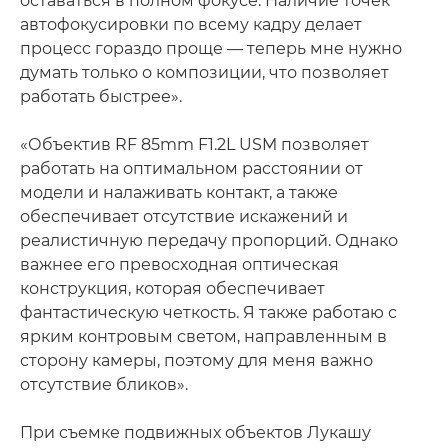
оставаться в полном фокусе. Наличие точек
автофокусировки по всему кадру делает
процесс гораздо проще — теперь мне нужно
думать только о композиции, что позволяет
работать быстрее».
«Объектив RF 85mm F1.2L USM позволяет
работать на оптимальном расстоянии от
модели и налаживать контакт, а также
обеспечивает отсутствие искажений и
реалистичную передачу пропорций. Однако
важнее его превосходная оптическая
конструкция, которая обеспечивает
фантастическую четкость. Я также работаю с
ярким контровым светом, направленным в
сторону камеры, поэтому для меня важно
отсутствие бликов».
При съемке подвижных объектов Лукашу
------------------------------------
_Activity:_ Give every entry again word for word; no images belong in the copy.

_Answer box:_
оставаться в полном фокусе. Наличие точек
автофокусировки по всему кадру делает
процесс гораздо проще — теперь мне нужно
думать только о композиции, что позволяет
работать быстрее».
«Объектив RF 85mm F1.2L USM позволяет
работать на оптимальном расстоянии от
модели и налаживать контакт, а также
обеспечивает отсутствие искажений и
реалистичную передачу пропорций. Однако
важнее его превосходная оптическая
конструкция, которая обеспечивает
фантастическую четкость. Я также работаю с
ярким контровым светом, направленным в
сторону камеры, поэтому для меня важно
отсутствие бликов».
При съемке подвижных объектов Лукашу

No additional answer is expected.